### DIRECTIONS
Write out all the entries below without any change.

### INPUT FOR THIS TASK
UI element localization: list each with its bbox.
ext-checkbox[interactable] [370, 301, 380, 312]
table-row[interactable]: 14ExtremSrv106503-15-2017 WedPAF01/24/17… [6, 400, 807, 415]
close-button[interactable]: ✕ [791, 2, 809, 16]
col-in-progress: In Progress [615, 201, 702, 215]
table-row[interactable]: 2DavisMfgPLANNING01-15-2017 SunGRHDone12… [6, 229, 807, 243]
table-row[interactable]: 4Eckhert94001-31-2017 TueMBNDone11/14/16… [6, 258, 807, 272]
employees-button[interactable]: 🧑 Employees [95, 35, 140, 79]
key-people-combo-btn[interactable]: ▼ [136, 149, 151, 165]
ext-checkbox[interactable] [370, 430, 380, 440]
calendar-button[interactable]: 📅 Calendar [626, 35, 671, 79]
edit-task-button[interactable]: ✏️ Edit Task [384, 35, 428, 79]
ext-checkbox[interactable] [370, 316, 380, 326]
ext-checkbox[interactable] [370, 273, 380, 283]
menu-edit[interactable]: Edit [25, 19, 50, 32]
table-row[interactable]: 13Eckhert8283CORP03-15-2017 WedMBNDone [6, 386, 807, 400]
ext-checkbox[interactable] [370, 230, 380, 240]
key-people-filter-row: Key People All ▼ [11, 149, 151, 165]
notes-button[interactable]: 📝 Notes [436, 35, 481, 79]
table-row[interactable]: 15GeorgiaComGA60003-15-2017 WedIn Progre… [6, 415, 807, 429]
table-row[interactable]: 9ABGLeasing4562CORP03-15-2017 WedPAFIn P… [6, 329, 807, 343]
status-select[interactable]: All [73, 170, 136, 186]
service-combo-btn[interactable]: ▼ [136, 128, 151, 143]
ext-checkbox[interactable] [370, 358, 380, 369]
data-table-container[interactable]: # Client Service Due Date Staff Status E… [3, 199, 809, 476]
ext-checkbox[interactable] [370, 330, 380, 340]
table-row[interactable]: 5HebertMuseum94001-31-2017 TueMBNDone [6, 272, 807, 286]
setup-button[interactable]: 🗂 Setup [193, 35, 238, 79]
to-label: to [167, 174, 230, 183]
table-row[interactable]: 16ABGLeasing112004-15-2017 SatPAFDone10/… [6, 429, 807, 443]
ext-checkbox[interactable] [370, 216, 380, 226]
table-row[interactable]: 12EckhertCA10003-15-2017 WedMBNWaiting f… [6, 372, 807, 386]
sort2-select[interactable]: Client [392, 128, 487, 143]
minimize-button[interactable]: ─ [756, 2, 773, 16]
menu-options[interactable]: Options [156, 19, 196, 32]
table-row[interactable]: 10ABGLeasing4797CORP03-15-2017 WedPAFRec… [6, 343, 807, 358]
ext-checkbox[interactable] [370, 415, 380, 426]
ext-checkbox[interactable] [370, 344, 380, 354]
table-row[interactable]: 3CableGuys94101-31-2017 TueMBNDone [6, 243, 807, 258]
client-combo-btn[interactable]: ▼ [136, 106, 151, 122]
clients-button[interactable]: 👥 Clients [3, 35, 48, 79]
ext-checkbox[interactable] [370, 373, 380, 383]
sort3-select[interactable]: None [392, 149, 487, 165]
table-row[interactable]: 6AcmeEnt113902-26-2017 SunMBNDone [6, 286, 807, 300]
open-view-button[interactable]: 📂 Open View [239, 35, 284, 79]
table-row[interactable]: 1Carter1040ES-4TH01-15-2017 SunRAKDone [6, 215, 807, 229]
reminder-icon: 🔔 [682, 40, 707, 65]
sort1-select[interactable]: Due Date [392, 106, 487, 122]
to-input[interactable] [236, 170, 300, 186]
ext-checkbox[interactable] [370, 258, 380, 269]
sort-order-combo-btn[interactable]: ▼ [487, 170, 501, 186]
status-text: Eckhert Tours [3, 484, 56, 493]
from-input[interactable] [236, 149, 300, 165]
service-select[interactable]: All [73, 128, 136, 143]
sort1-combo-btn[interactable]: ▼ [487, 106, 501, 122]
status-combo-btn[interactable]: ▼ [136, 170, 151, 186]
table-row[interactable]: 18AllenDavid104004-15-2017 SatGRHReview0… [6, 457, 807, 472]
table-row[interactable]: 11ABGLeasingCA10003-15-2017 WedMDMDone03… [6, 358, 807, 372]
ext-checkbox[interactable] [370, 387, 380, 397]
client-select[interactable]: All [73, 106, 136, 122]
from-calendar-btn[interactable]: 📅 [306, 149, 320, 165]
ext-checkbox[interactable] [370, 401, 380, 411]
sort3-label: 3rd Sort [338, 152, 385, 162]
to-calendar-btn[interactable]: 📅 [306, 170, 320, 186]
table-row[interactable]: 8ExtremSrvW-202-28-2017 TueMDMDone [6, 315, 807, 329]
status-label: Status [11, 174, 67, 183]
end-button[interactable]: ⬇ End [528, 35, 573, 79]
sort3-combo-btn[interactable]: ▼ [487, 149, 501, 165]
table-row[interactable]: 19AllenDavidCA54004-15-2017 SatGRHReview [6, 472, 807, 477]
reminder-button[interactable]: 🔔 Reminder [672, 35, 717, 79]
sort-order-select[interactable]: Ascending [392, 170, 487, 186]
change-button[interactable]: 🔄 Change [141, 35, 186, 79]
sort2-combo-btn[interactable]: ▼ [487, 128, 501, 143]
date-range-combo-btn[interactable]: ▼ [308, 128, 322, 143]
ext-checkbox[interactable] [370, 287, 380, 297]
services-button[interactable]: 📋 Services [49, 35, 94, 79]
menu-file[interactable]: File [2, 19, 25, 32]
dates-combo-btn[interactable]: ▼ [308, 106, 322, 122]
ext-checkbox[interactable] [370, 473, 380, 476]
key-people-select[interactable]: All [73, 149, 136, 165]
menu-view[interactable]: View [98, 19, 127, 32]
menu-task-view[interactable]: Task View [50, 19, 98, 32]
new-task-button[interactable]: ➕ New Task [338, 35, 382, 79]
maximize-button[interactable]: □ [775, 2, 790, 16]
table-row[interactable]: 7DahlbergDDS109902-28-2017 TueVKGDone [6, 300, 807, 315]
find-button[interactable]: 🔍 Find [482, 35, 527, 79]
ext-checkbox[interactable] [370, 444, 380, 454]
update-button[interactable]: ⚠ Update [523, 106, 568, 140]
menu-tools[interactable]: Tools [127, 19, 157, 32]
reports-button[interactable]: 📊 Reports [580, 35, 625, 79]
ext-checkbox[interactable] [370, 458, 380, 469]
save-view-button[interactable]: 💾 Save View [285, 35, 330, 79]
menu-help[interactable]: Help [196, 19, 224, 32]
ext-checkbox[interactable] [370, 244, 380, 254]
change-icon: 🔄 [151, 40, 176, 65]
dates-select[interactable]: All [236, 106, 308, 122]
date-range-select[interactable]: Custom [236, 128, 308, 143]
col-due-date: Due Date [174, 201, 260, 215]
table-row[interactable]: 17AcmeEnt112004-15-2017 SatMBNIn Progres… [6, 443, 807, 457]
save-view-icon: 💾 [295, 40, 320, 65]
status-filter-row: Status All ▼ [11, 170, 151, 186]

### EXERCISE OUTPUT
UI element localization: list each with its bbox.
ext-checkbox[interactable] [370, 301, 380, 312]
table-row[interactable]: 14ExtremSrv106503-15-2017 WedPAF01/24/17… [6, 400, 807, 415]
close-button[interactable]: ✕ [791, 2, 809, 16]
col-in-progress: In Progress [615, 201, 702, 215]
table-row[interactable]: 2DavisMfgPLANNING01-15-2017 SunGRHDone12… [6, 229, 807, 243]
table-row[interactable]: 4Eckhert94001-31-2017 TueMBNDone11/14/16… [6, 258, 807, 272]
employees-button[interactable]: 🧑 Employees [95, 35, 140, 79]
key-people-combo-btn[interactable]: ▼ [136, 149, 151, 165]
ext-checkbox[interactable] [370, 430, 380, 440]
calendar-button[interactable]: 📅 Calendar [626, 35, 671, 79]
edit-task-button[interactable]: ✏️ Edit Task [384, 35, 428, 79]
ext-checkbox[interactable] [370, 316, 380, 326]
ext-checkbox[interactable] [370, 273, 380, 283]
menu-edit[interactable]: Edit [25, 19, 50, 32]
table-row[interactable]: 13Eckhert8283CORP03-15-2017 WedMBNDone [6, 386, 807, 400]
ext-checkbox[interactable] [370, 230, 380, 240]
key-people-filter-row: Key People All ▼ [11, 149, 151, 165]
notes-button[interactable]: 📝 Notes [436, 35, 481, 79]
table-row[interactable]: 15GeorgiaComGA60003-15-2017 WedIn Progre… [6, 415, 807, 429]
table-row[interactable]: 9ABGLeasing4562CORP03-15-2017 WedPAFIn P… [6, 329, 807, 343]
status-select[interactable]: All [73, 170, 136, 186]
service-combo-btn[interactable]: ▼ [136, 128, 151, 143]
ext-checkbox[interactable] [370, 358, 380, 369]
data-table-container[interactable]: # Client Service Due Date Staff Status E… [3, 199, 809, 476]
ext-checkbox[interactable] [370, 330, 380, 340]
table-row[interactable]: 5HebertMuseum94001-31-2017 TueMBNDone [6, 272, 807, 286]
setup-button[interactable]: 🗂 Setup [193, 35, 238, 79]
to-label: to [167, 174, 230, 183]
table-row[interactable]: 16ABGLeasing112004-15-2017 SatPAFDone10/… [6, 429, 807, 443]
ext-checkbox[interactable] [370, 216, 380, 226]
table-row[interactable]: 12EckhertCA10003-15-2017 WedMBNWaiting f… [6, 372, 807, 386]
sort2-select[interactable]: Client [392, 128, 487, 143]
minimize-button[interactable]: ─ [756, 2, 773, 16]
menu-options[interactable]: Options [156, 19, 196, 32]
table-row[interactable]: 10ABGLeasing4797CORP03-15-2017 WedPAFRec… [6, 343, 807, 358]
ext-checkbox[interactable] [370, 415, 380, 426]
ext-checkbox[interactable] [370, 344, 380, 354]
table-row[interactable]: 3CableGuys94101-31-2017 TueMBNDone [6, 243, 807, 258]
client-combo-btn[interactable]: ▼ [136, 106, 151, 122]
clients-button[interactable]: 👥 Clients [3, 35, 48, 79]
ext-checkbox[interactable] [370, 373, 380, 383]
sort3-select[interactable]: None [392, 149, 487, 165]
table-row[interactable]: 6AcmeEnt113902-26-2017 SunMBNDone [6, 286, 807, 300]
open-view-button[interactable]: 📂 Open View [239, 35, 284, 79]
table-row[interactable]: 1Carter1040ES-4TH01-15-2017 SunRAKDone [6, 215, 807, 229]
reminder-icon: 🔔 [682, 40, 707, 65]
sort1-select[interactable]: Due Date [392, 106, 487, 122]
to-input[interactable] [236, 170, 300, 186]
ext-checkbox[interactable] [370, 258, 380, 269]
sort-order-combo-btn[interactable]: ▼ [487, 170, 501, 186]
status-text: Eckhert Tours [3, 484, 56, 493]
from-input[interactable] [236, 149, 300, 165]
service-select[interactable]: All [73, 128, 136, 143]
sort1-combo-btn[interactable]: ▼ [487, 106, 501, 122]
status-combo-btn[interactable]: ▼ [136, 170, 151, 186]
table-row[interactable]: 18AllenDavid104004-15-2017 SatGRHReview0… [6, 457, 807, 472]
table-row[interactable]: 11ABGLeasingCA10003-15-2017 WedMDMDone03… [6, 358, 807, 372]
ext-checkbox[interactable] [370, 387, 380, 397]
client-select[interactable]: All [73, 106, 136, 122]
from-calendar-btn[interactable]: 📅 [306, 149, 320, 165]
ext-checkbox[interactable] [370, 401, 380, 411]
sort3-label: 3rd Sort [338, 152, 385, 162]
to-calendar-btn[interactable]: 📅 [306, 170, 320, 186]
table-row[interactable]: 8ExtremSrvW-202-28-2017 TueMDMDone [6, 315, 807, 329]
status-label: Status [11, 174, 67, 183]
end-button[interactable]: ⬇ End [528, 35, 573, 79]
sort3-combo-btn[interactable]: ▼ [487, 149, 501, 165]
table-row[interactable]: 19AllenDavidCA54004-15-2017 SatGRHReview [6, 472, 807, 477]
reminder-button[interactable]: 🔔 Reminder [672, 35, 717, 79]
sort-order-select[interactable]: Ascending [392, 170, 487, 186]
change-button[interactable]: 🔄 Change [141, 35, 186, 79]
sort2-combo-btn[interactable]: ▼ [487, 128, 501, 143]
date-range-combo-btn[interactable]: ▼ [308, 128, 322, 143]
ext-checkbox[interactable] [370, 287, 380, 297]
services-button[interactable]: 📋 Services [49, 35, 94, 79]
menu-file[interactable]: File [2, 19, 25, 32]
dates-combo-btn[interactable]: ▼ [308, 106, 322, 122]
ext-checkbox[interactable] [370, 473, 380, 476]
key-people-select[interactable]: All [73, 149, 136, 165]
menu-view[interactable]: View [98, 19, 127, 32]
menu-task-view[interactable]: Task View [50, 19, 98, 32]
new-task-button[interactable]: ➕ New Task [338, 35, 382, 79]
maximize-button[interactable]: □ [775, 2, 790, 16]
table-row[interactable]: 7DahlbergDDS109902-28-2017 TueVKGDone [6, 300, 807, 315]
find-button[interactable]: 🔍 Find [482, 35, 527, 79]
ext-checkbox[interactable] [370, 444, 380, 454]
update-button[interactable]: ⚠ Update [523, 106, 568, 140]
menu-tools[interactable]: Tools [127, 19, 157, 32]
reports-button[interactable]: 📊 Reports [580, 35, 625, 79]
ext-checkbox[interactable] [370, 458, 380, 469]
save-view-button[interactable]: 💾 Save View [285, 35, 330, 79]
menu-help[interactable]: Help [196, 19, 224, 32]
ext-checkbox[interactable] [370, 244, 380, 254]
change-icon: 🔄 [151, 40, 176, 65]
dates-select[interactable]: All [236, 106, 308, 122]
date-range-select[interactable]: Custom [236, 128, 308, 143]
col-due-date: Due Date [174, 201, 260, 215]
table-row[interactable]: 17AcmeEnt112004-15-2017 SatMBNIn Progres… [6, 443, 807, 457]
save-view-icon: 💾 [295, 40, 320, 65]
status-filter-row: Status All ▼ [11, 170, 151, 186]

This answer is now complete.